Sir Terry Leahy, the former chief executive of Tesco is moving into private equity. He is getting a job as a part time advisor to Clayton, Dubilier & Rice, in their London office.
Private equity isn't as popular a career as it used to be. In our recent poll of careers people would choose if they had their time again, it ranked bottom.
However, this doesn't mean PE careers should be dismissed altogether.
Another recent poll by Investec Fund Finance found that 90% of people working in private equity are satisfied with their careers. A mere 4% of PE people expressed dissatisfaction with the way their working lives had turned out.
However, if you're an investment banker, moving into PE remains challenging. Nowadays, PE funds particularly want people like Sir Terry. They are less keen on investment bankers. This is why.
1) There are too many investment bankers in private equity already
Big private equity funds spent the years before 2008 hiring investment bankers. Now they have lots of them and they don't want too many more.
"Let's just say, that if you look at the top 100 private equity firms, you will find an imbalance," says David Giampaolo, chief executive of investor network Pi Capital. "You will find that they are far more staffed and partnered with financiers than operators. What they are doing now is adapting to the new economic environment and realising that an additional skillset is required to underpin the probability of success."
Translation: PE funds want operational expertise, not deep knowledge of spreadsheets.

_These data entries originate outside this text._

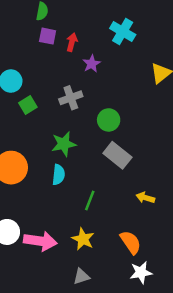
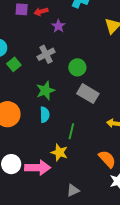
red arrow: (72, 42) -> (41, 12), turned -112
yellow star: (83, 239) -> (59, 152), moved

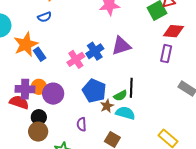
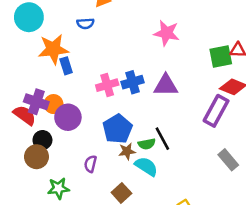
purple rectangle: (166, 54) -> (216, 111), size x1.4
black line: (131, 88) -> (162, 139), turned -48

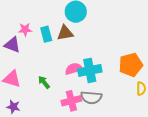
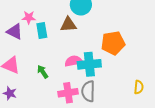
cyan rectangle: (46, 34) -> (42, 31), moved
orange pentagon: (131, 65) -> (113, 43), moved
gray semicircle: (91, 97) -> (88, 91), turned 80

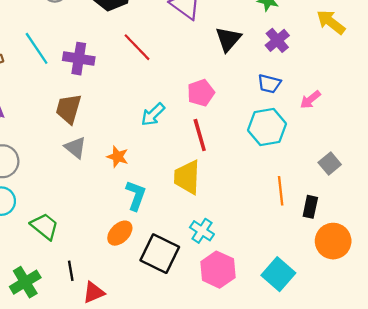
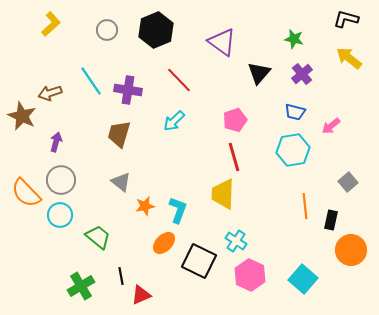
cyan arrow: (153, 114) -> (174, 121), moved
gray triangle: (75, 148) -> (121, 182), moved
orange star: (118, 157) -> (145, 206), moved, turned -30

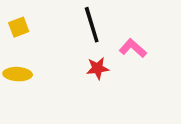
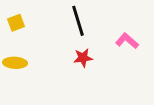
pink L-shape: (133, 48) -> (127, 41), moved

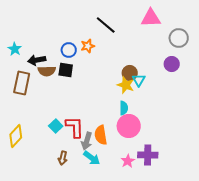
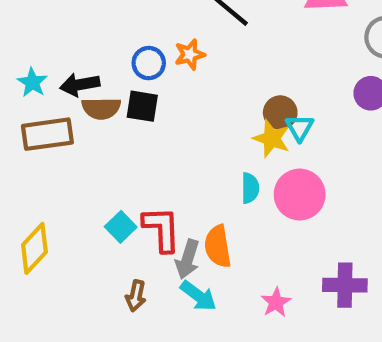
cyan star: (15, 49) -> (32, 82), moved
brown rectangle: (22, 83) -> (47, 134), turned 70
cyan semicircle: (124, 108) -> (250, 188), moved
pink circle: (129, 126) -> (300, 195), moved
purple cross: (148, 155) -> (345, 285), moved

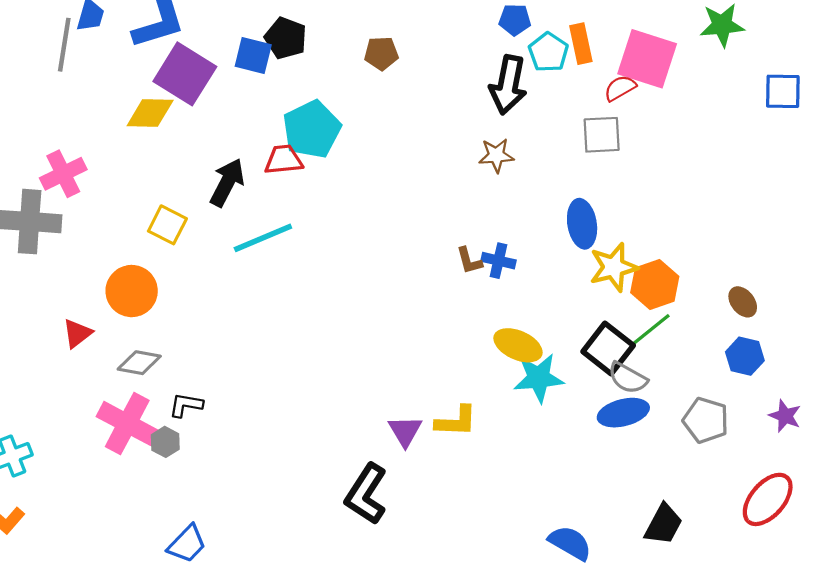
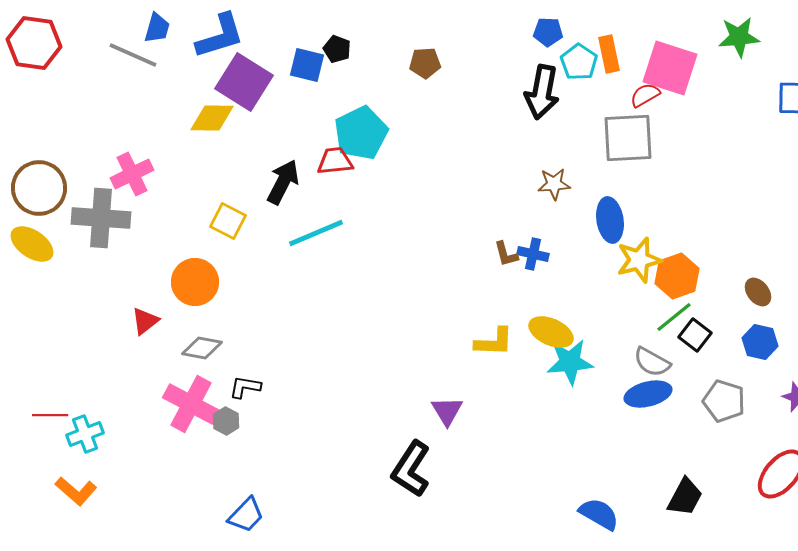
black pentagon: (286, 38) -> (337, 49), size x0.7
gray line: (64, 45) -> (133, 55), turned -75
gray square: (602, 135) -> (628, 138), size x1.4
brown star: (496, 155) -> (554, 184), moved
black square: (608, 349) -> (695, 335), moved, size x0.7
yellow L-shape: (456, 421) -> (494, 342), moved

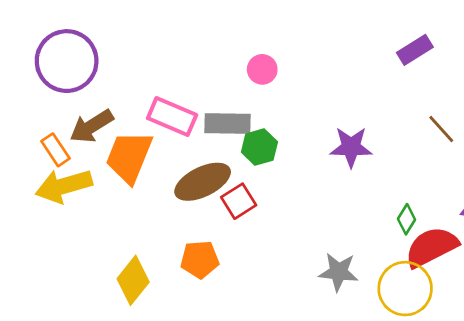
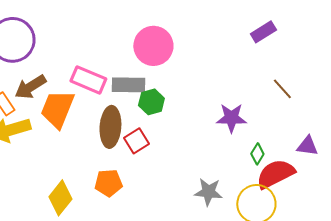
pink circle: (262, 69) -> (153, 46), size x1.8
purple star: (351, 147) -> (231, 118), moved
brown ellipse: (203, 182) -> (110, 127), turned -60

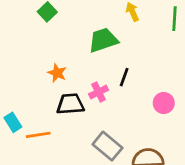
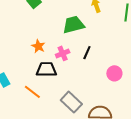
pink cross: (99, 92) -> (63, 53), moved
orange line: (38, 135) -> (32, 92), moved, turned 42

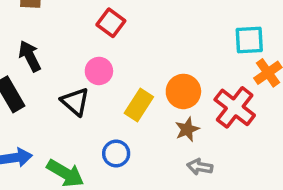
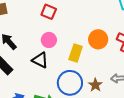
brown star: (187, 129) -> (95, 85), moved
blue circle: (116, 153) -> (70, 83), size x1.6

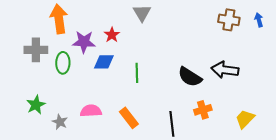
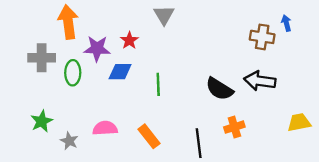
brown cross: (229, 20) -> (262, 37), moved
blue arrow: (259, 20) -> (286, 23), moved
yellow trapezoid: (245, 119) -> (299, 122), moved, turned 35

2) Sir Terry knows people that you don't
Inevitably, Sir Terry knows a lot of very important people. Even industry professionals who haven't spent years as CEO of the UK's leading supermarket chain have intimate industry contacts senior investment bankers only aspire to.
"Senior industry people bring access to deal flow ahead of the rest of the pack," alleges Gail McManus, chief executive of Private Equity Recruitment. "Their network of contacts will alert them to opportunities early."
Senior investment bankers have contacts too. But McManus claims their contacts tend to be less deep rooted; they alert them to opportunities at the same time as everyone else.
3) He knows how to run a business
Investment bankers know how to structure the financing of an LBO so a business has the best chance of success. Sir Terry types know how to, "crawl under the skin of a business and help it develop," points out Giampaulo.
"Future returns will come from growth rather than leverage and arbitrage," he declares.
All of this is probably why, when private equity funds hire at a senior level, they tend to look for industry specialists who can open doors and run businesses. But when they hire at a junior level, they tend to look for ex-investment bankers to sit in offices and run spreadsheets. The former category of occupation would appear to be massively more interesting than the latter.